● **WHAT YOU WILL DO**:
Restate the listing below with no word altered.

● **DATA TO PROCESS**:
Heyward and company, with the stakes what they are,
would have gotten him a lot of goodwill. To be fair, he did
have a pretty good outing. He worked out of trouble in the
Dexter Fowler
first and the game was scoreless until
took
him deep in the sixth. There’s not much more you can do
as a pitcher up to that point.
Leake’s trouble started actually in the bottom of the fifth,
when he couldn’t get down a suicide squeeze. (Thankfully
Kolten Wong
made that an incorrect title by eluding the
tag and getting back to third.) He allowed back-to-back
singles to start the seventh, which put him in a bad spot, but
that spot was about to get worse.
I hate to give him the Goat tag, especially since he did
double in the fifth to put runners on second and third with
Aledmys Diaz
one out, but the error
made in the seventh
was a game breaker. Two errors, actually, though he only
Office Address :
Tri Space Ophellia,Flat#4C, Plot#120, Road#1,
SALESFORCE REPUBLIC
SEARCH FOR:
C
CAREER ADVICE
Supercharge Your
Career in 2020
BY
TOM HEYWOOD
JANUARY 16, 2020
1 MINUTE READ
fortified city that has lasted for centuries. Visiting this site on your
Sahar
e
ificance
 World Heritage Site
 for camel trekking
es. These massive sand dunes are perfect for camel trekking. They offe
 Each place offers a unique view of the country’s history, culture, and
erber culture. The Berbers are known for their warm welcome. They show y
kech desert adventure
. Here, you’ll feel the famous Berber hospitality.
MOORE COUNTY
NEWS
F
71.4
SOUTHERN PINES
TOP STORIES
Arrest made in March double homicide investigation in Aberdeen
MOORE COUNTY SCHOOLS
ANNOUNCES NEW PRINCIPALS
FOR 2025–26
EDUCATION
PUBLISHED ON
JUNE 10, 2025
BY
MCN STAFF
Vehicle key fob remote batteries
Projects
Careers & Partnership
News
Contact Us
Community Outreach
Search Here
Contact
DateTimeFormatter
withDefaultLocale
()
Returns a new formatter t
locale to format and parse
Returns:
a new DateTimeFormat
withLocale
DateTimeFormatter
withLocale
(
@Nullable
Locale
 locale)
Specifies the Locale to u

● **RESPONSE FOR THIS EXERCISE**:
Heyward and company, with the stakes what they are,
would have gotten him a lot of goodwill. To be fair, he did
have a pretty good outing. He worked out of trouble in the
Dexter Fowler
first and the game was scoreless until
took
him deep in the sixth. There’s not much more you can do
as a pitcher up to that point.
Leake’s trouble started actually in the bottom of the fifth,
when he couldn’t get down a suicide squeeze. (Thankfully
Kolten Wong
made that an incorrect title by eluding the
tag and getting back to third.) He allowed back-to-back
singles to start the seventh, which put him in a bad spot, but
that spot was about to get worse.
I hate to give him the Goat tag, especially since he did
double in the fifth to put runners on second and third with
Aledmys Diaz
one out, but the error
made in the seventh
was a game breaker. Two errors, actually, though he only
Office Address :
Tri Space Ophellia,Flat#4C, Plot#120, Road#1,
SALESFORCE REPUBLIC
SEARCH FOR:
C
CAREER ADVICE
Supercharge Your
Career in 2020
BY
TOM HEYWOOD
JANUARY 16, 2020
1 MINUTE READ
fortified city that has lasted for centuries. Visiting this site on your
Sahar
e
ificance
 World Heritage Site
 for camel trekking
es. These massive sand dunes are perfect for camel trekking. They offe
 Each place offers a unique view of the country’s history, culture, and
erber culture. The Berbers are known for their warm welcome. They show y
kech desert adventure
. Here, you’ll feel the famous Berber hospitality.
MOORE COUNTY
NEWS
F
71.4
SOUTHERN PINES
TOP STORIES
Arrest made in March double homicide investigation in Aberdeen
MOORE COUNTY SCHOOLS
ANNOUNCES NEW PRINCIPALS
FOR 2025–26
EDUCATION
PUBLISHED ON
JUNE 10, 2025
BY
MCN STAFF
Vehicle key fob remote batteries
Projects
Careers & Partnership
News
Contact Us
Community Outreach
Search Here
Contact
DateTimeFormatter
withDefaultLocale
()
Returns a new formatter t
locale to format and parse
Returns:
a new DateTimeFormat
withLocale
DateTimeFormatter
withLocale
(
@Nullable
Locale
 locale)
Specifies the Locale to u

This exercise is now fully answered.